Direct integration with major providers using your own API keys:

  • OpenAI — GPT-4o, GPT-4.1, o1, o3, o4-mini, etc.
  • Anthropic — Claude Sonnet 4, Claude Haiku, etc.
  • Google — Gemini 2.5 Pro, Gemini 2.5 Flash, etc.
  • Mistral — Mistral Large, Mistral Medium, etc.
  • Azure OpenAI — Azure-hosted OpenAI models
  • Amazon Bedrock — AWS-hosted models
  • Vertex AI — Google Cloud-hosted models
  • xAI — Grok models
  • Portkey — AI gateway for routing and observability
  • OpenRouter — Multi-provider aggregator
  • BlackboxAI — Blackbox-hosted models
  • fal — Image generation models

Open-Source Models

Run open-source models through dedicated providers:

  • Ollama — Run open-source LLMs locally (Llama, Mistral, Qwen, etc.)
  • Hugging Face Inference — including qwen-image for text-to-image
  • Scaleway — Deepseek R1, Llama 3.3, Qwen3, GPT-OSS
  • Groq — Llama-4, Kimi-K2-Instruct

Routing Profiles

Routing profiles control which backend handles each model. Define pattern-based routes, defaults, and fallback orders in routing_profiles.toml. Switch a pipeline from one provider to another — or from Pipelex Gateway to your own keys — without changing the method definition.

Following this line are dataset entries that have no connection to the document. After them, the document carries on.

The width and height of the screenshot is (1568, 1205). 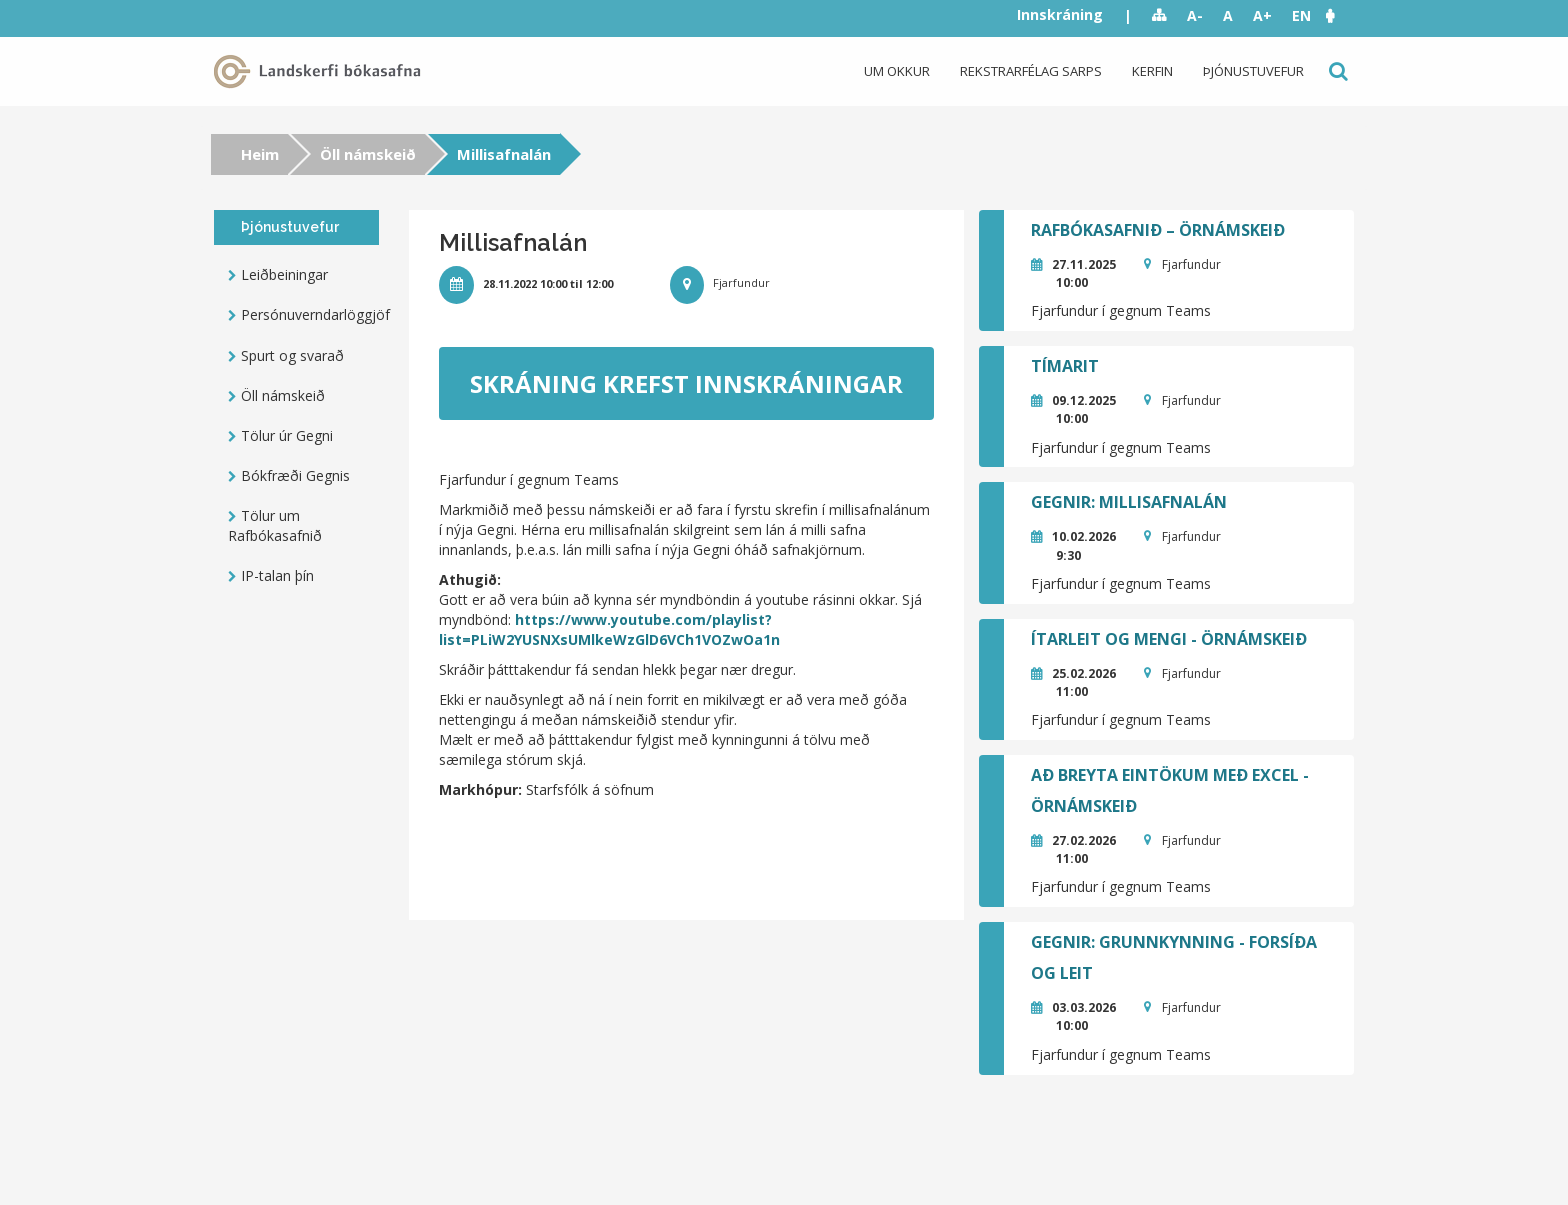 What do you see at coordinates (1336, 71) in the screenshot?
I see `Leit` at bounding box center [1336, 71].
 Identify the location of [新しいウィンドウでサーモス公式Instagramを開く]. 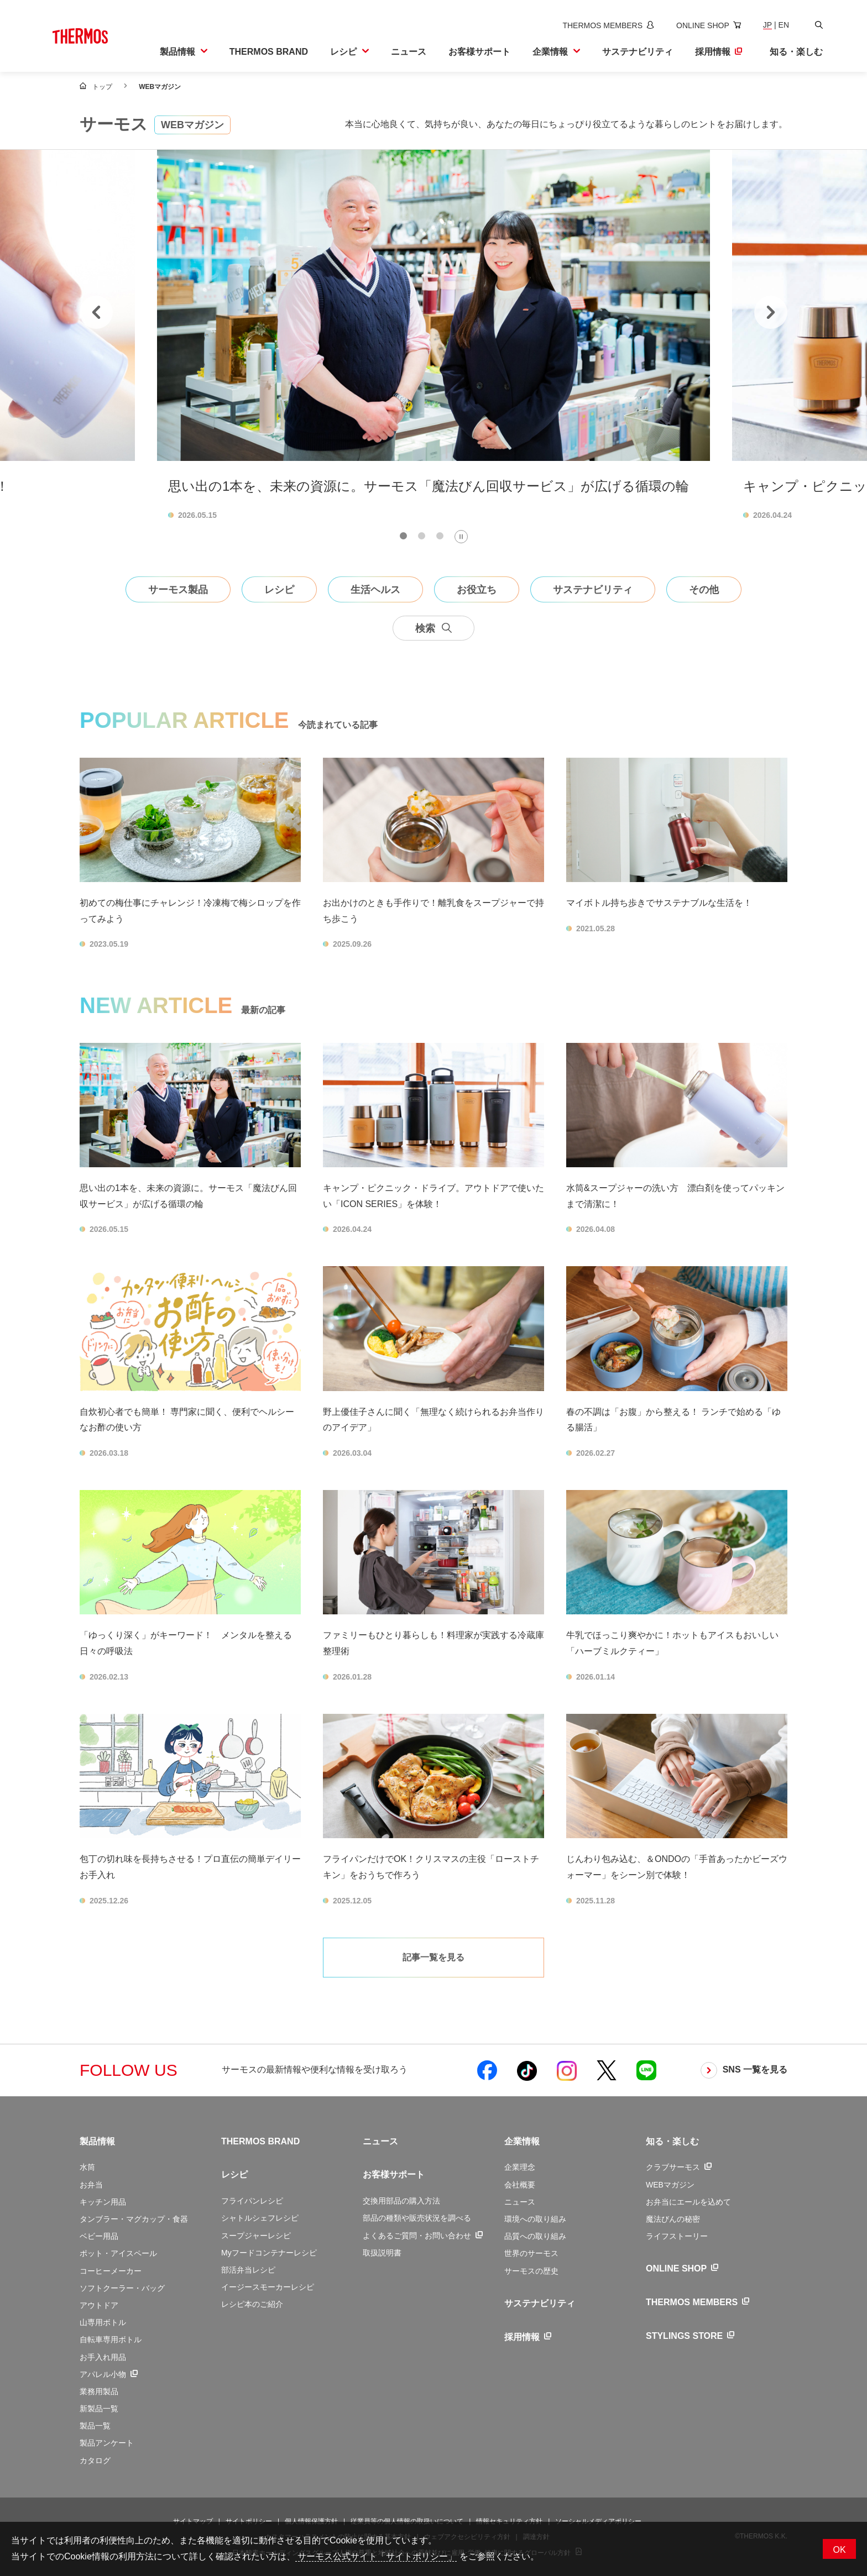 (567, 2070).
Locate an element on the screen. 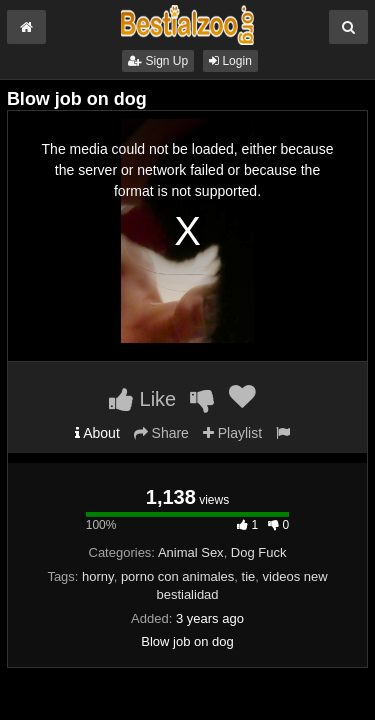  Sign Up is located at coordinates (158, 61). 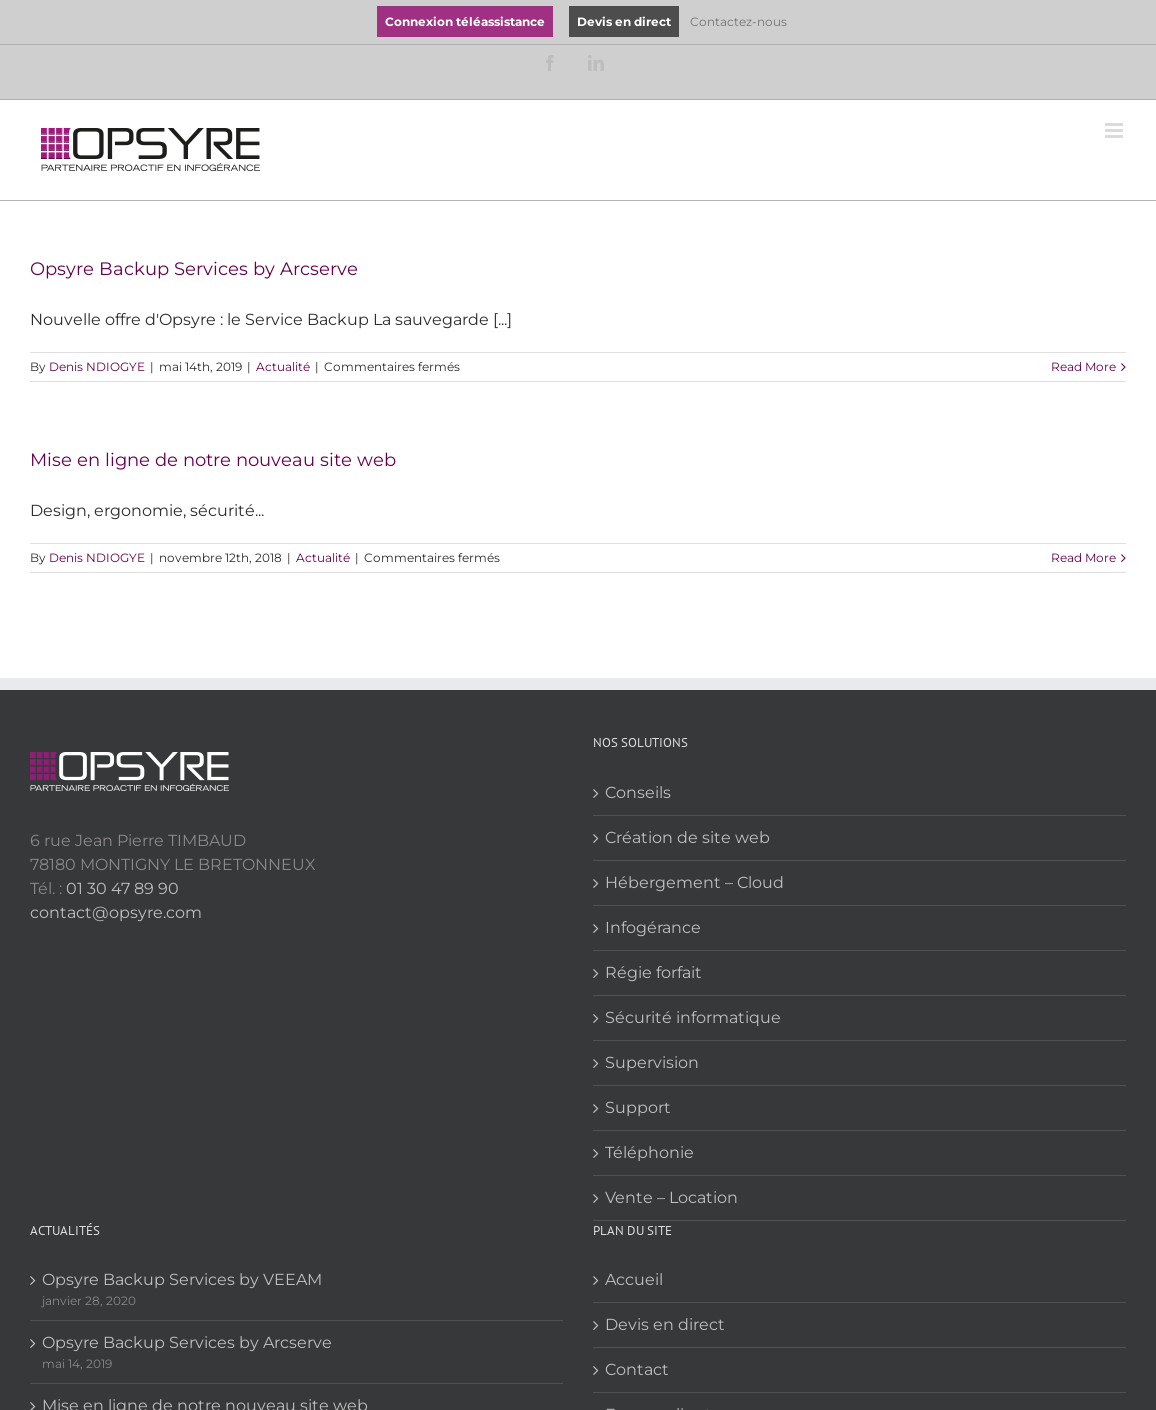  What do you see at coordinates (638, 792) in the screenshot?
I see `Conseils` at bounding box center [638, 792].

See Configure AI Providers for setup details.

Offline Behavior

The Gateway fetches its model catalog from a remote config service. Pipelex stays usable when that service is briefly unreachable:

  • Gateway disabled (Bring Your Own Keys) — no remote fetch is attempted at all. Setup, validation, and dry-runs are fully offline.
  • Gateway enabled — Pipelex primes an on-disk copy of the remote config at ~/.pipelex/cache/remote_config.json on every successful fetch and during pipelex init while online. If a later fetch fails, it falls back to this cache so setup, validation, and --dry-run still complete. When the cache is in use, a RemoteConfigStale warning is emitted (the agent CLI surfaces it on the JSON warnings array).

Only the actual inference call needs the network at runtime — offline support covers setup and dry-run, not live model calls. If the Gateway is enabled, the fetch fails, and no cache has ever been primed, setup raises RemoteConfigUnavailableError: run pipelex init while online to prime the cache, or disable pipelex_gateway for permanent offline (BYOK) operation.